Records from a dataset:
Content starts

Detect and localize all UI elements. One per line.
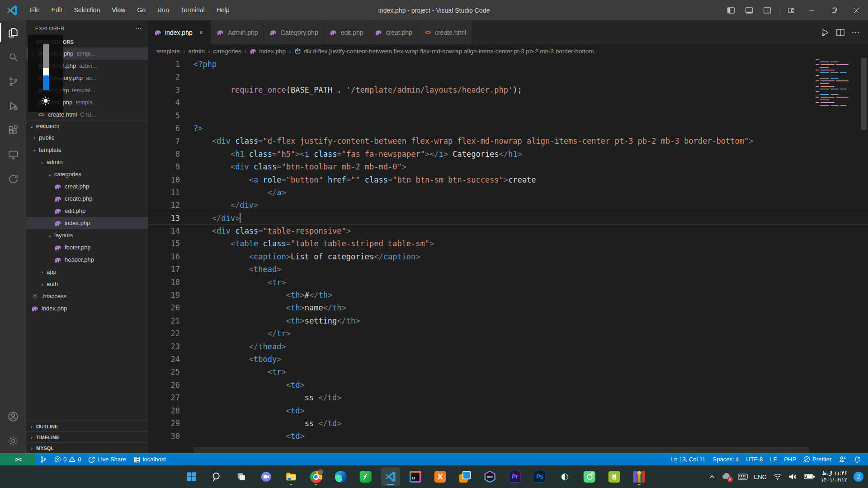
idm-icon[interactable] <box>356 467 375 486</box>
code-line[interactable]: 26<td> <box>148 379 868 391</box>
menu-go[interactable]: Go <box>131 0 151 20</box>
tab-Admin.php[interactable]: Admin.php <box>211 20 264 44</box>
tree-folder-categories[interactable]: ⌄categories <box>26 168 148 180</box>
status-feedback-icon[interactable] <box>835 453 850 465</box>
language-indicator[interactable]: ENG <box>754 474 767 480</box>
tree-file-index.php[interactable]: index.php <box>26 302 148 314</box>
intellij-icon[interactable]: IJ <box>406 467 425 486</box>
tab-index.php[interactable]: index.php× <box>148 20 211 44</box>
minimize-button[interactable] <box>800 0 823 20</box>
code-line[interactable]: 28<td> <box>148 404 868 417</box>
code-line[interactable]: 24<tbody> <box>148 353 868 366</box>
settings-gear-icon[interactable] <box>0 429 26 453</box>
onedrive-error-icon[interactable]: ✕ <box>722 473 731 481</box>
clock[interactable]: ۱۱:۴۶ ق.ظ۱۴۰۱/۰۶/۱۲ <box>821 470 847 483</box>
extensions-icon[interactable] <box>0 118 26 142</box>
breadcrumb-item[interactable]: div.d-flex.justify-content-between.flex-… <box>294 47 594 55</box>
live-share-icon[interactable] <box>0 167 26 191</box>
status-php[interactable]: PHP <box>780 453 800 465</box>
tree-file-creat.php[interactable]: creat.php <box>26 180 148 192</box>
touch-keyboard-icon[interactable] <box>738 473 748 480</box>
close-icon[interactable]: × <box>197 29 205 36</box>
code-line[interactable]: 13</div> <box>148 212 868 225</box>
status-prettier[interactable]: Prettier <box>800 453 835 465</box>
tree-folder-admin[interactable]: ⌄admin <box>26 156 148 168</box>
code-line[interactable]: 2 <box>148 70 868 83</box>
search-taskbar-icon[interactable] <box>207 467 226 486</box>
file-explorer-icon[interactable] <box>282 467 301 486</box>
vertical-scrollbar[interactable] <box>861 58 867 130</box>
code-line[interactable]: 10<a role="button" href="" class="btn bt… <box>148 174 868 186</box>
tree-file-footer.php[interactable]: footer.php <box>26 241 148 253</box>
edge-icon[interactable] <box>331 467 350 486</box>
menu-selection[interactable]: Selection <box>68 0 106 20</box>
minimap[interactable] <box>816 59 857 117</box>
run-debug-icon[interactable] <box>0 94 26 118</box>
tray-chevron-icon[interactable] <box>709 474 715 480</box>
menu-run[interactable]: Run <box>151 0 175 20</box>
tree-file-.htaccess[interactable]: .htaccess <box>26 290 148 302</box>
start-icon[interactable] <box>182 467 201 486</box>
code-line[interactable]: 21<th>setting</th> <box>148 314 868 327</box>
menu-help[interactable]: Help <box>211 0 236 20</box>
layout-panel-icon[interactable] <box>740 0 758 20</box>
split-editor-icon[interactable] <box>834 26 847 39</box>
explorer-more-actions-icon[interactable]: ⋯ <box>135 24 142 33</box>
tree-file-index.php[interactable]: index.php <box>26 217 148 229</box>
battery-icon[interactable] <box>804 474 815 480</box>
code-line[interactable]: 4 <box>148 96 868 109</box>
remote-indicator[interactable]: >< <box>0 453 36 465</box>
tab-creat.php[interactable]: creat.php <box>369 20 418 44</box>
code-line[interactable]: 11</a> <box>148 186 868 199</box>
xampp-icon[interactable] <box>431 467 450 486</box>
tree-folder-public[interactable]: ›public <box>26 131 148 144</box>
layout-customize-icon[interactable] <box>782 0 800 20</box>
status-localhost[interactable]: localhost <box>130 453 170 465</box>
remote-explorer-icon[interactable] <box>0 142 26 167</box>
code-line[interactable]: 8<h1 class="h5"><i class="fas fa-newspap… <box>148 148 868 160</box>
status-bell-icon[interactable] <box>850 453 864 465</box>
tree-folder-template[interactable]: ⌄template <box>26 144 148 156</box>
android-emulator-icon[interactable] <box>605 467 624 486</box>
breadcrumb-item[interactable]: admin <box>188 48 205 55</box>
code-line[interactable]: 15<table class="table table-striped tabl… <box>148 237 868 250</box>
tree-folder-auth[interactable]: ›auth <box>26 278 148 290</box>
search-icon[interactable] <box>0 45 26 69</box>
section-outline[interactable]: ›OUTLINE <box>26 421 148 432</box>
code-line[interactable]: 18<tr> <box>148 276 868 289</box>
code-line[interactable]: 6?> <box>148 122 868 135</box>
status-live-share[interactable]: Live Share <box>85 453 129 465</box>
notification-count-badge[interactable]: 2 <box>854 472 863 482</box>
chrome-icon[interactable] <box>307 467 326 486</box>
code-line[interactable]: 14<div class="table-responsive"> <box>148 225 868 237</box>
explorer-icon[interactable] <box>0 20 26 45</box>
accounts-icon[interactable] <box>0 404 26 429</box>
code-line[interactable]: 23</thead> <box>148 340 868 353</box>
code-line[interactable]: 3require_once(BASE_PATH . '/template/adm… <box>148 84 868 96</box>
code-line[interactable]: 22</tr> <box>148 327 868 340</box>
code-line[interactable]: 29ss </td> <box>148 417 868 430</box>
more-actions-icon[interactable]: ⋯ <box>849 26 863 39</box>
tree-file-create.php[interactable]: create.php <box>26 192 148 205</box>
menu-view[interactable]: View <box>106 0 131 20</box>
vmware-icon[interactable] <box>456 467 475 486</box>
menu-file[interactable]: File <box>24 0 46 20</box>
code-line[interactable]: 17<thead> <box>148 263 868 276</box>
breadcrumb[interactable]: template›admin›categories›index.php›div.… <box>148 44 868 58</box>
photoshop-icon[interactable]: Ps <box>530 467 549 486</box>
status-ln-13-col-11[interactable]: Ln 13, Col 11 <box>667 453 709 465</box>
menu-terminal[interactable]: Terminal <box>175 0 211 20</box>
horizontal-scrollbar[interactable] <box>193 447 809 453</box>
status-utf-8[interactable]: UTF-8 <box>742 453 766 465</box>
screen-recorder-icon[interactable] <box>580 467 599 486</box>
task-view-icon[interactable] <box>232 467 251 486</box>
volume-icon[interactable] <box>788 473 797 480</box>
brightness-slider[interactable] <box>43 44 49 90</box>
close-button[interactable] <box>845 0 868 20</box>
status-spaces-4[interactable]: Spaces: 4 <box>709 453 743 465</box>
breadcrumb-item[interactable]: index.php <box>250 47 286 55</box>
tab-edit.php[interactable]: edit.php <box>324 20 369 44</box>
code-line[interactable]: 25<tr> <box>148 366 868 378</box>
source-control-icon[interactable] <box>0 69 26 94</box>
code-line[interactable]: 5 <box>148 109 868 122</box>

Content ends

Give every record again exactly, apart from the pictures, which stay out.

Detect and localize all UI elements. One per line.
idm-icon[interactable] <box>356 467 375 486</box>
code-line[interactable]: 26<td> <box>148 379 868 391</box>
menu-go[interactable]: Go <box>131 0 151 20</box>
tab-Admin.php[interactable]: Admin.php <box>211 20 264 44</box>
tree-folder-categories[interactable]: ⌄categories <box>26 168 148 180</box>
status-feedback-icon[interactable] <box>835 453 850 465</box>
language-indicator[interactable]: ENG <box>754 474 767 480</box>
tree-file-index.php[interactable]: index.php <box>26 302 148 314</box>
intellij-icon[interactable]: IJ <box>406 467 425 486</box>
tab-index.php[interactable]: index.php× <box>148 20 211 44</box>
minimize-button[interactable] <box>800 0 823 20</box>
code-line[interactable]: 28<td> <box>148 404 868 417</box>
code-line[interactable]: 24<tbody> <box>148 353 868 366</box>
settings-gear-icon[interactable] <box>0 429 26 453</box>
onedrive-error-icon[interactable]: ✕ <box>722 473 731 481</box>
clock[interactable]: ۱۱:۴۶ ق.ظ۱۴۰۱/۰۶/۱۲ <box>821 470 847 483</box>
extensions-icon[interactable] <box>0 118 26 142</box>
breadcrumb-item[interactable]: div.d-flex.justify-content-between.flex-… <box>294 47 594 55</box>
live-share-icon[interactable] <box>0 167 26 191</box>
status-php[interactable]: PHP <box>780 453 800 465</box>
tree-file-creat.php[interactable]: creat.php <box>26 180 148 192</box>
touch-keyboard-icon[interactable] <box>738 473 748 480</box>
close-icon[interactable]: × <box>197 29 205 36</box>
code-line[interactable]: 13</div> <box>148 212 868 225</box>
status-prettier[interactable]: Prettier <box>800 453 835 465</box>
tree-folder-admin[interactable]: ⌄admin <box>26 156 148 168</box>
code-line[interactable]: 2 <box>148 70 868 83</box>
search-taskbar-icon[interactable] <box>207 467 226 486</box>
file-explorer-icon[interactable] <box>282 467 301 486</box>
vertical-scrollbar[interactable] <box>861 58 867 130</box>
code-line[interactable]: 10<a role="button" href="" class="btn bt… <box>148 174 868 186</box>
tree-file-footer.php[interactable]: footer.php <box>26 241 148 253</box>
edge-icon[interactable] <box>331 467 350 486</box>
menu-selection[interactable]: Selection <box>68 0 106 20</box>
minimap[interactable] <box>816 59 857 117</box>
run-debug-icon[interactable] <box>0 94 26 118</box>
tray-chevron-icon[interactable] <box>709 474 715 480</box>
menu-run[interactable]: Run <box>151 0 175 20</box>
tree-file-.htaccess[interactable]: .htaccess <box>26 290 148 302</box>
start-icon[interactable] <box>182 467 201 486</box>
code-line[interactable]: 21<th>setting</th> <box>148 314 868 327</box>
menu-help[interactable]: Help <box>211 0 236 20</box>
layout-panel-icon[interactable] <box>740 0 758 20</box>
split-editor-icon[interactable] <box>834 26 847 39</box>
explorer-more-actions-icon[interactable]: ⋯ <box>135 24 142 33</box>
tree-file-index.php[interactable]: index.php <box>26 217 148 229</box>
battery-icon[interactable] <box>804 474 815 480</box>
code-line[interactable]: 4 <box>148 96 868 109</box>
remote-indicator[interactable]: >< <box>0 453 36 465</box>
tab-creat.php[interactable]: creat.php <box>369 20 418 44</box>
code-line[interactable]: 11</a> <box>148 186 868 199</box>
xampp-icon[interactable] <box>431 467 450 486</box>
tree-folder-public[interactable]: ›public <box>26 131 148 144</box>
layout-customize-icon[interactable] <box>782 0 800 20</box>
status-localhost[interactable]: localhost <box>130 453 170 465</box>
remote-explorer-icon[interactable] <box>0 142 26 167</box>
code-line[interactable]: 8<h1 class="h5"><i class="fas fa-newspap… <box>148 148 868 160</box>
status-bell-icon[interactable] <box>850 453 864 465</box>
tree-folder-template[interactable]: ⌄template <box>26 144 148 156</box>
android-emulator-icon[interactable] <box>605 467 624 486</box>
breadcrumb-item[interactable]: admin <box>188 48 205 55</box>
code-line[interactable]: 15<table class="table table-striped tabl… <box>148 237 868 250</box>
tree-folder-auth[interactable]: ›auth <box>26 278 148 290</box>
search-icon[interactable] <box>0 45 26 69</box>
section-outline[interactable]: ›OUTLINE <box>26 421 148 432</box>
code-line[interactable]: 18<tr> <box>148 276 868 289</box>
code-line[interactable]: 6?> <box>148 122 868 135</box>
status-live-share[interactable]: Live Share <box>85 453 129 465</box>
notification-count-badge[interactable]: 2 <box>854 472 863 482</box>
chrome-icon[interactable] <box>307 467 326 486</box>
code-line[interactable]: 14<div class="table-responsive"> <box>148 225 868 237</box>
explorer-icon[interactable] <box>0 20 26 45</box>
accounts-icon[interactable] <box>0 404 26 429</box>
code-line[interactable]: 23</thead> <box>148 340 868 353</box>
code-line[interactable]: 3require_once(BASE_PATH . '/template/adm… <box>148 84 868 96</box>
code-line[interactable]: 22</tr> <box>148 327 868 340</box>
code-line[interactable]: 29ss </td> <box>148 417 868 430</box>
more-actions-icon[interactable]: ⋯ <box>849 26 863 39</box>
tree-file-create.php[interactable]: create.php <box>26 192 148 205</box>
menu-view[interactable]: View <box>106 0 131 20</box>
vmware-icon[interactable] <box>456 467 475 486</box>
menu-file[interactable]: File <box>24 0 46 20</box>
code-line[interactable]: 17<thead> <box>148 263 868 276</box>
breadcrumb[interactable]: template›admin›categories›index.php›div.… <box>148 44 868 58</box>
photoshop-icon[interactable]: Ps <box>530 467 549 486</box>
status-ln-13-col-11[interactable]: Ln 13, Col 11 <box>667 453 709 465</box>
menu-terminal[interactable]: Terminal <box>175 0 211 20</box>
horizontal-scrollbar[interactable] <box>193 447 809 453</box>
status-utf-8[interactable]: UTF-8 <box>742 453 766 465</box>
screen-recorder-icon[interactable] <box>580 467 599 486</box>
task-view-icon[interactable] <box>232 467 251 486</box>
volume-icon[interactable] <box>788 473 797 480</box>
brightness-slider[interactable] <box>43 44 49 90</box>
close-button[interactable] <box>845 0 868 20</box>
status-spaces-4[interactable]: Spaces: 4 <box>709 453 743 465</box>
breadcrumb-item[interactable]: index.php <box>250 47 286 55</box>
tab-edit.php[interactable]: edit.php <box>324 20 369 44</box>
code-line[interactable]: 25<tr> <box>148 366 868 378</box>
source-control-icon[interactable] <box>0 69 26 94</box>
code-line[interactable]: 5 <box>148 109 868 122</box>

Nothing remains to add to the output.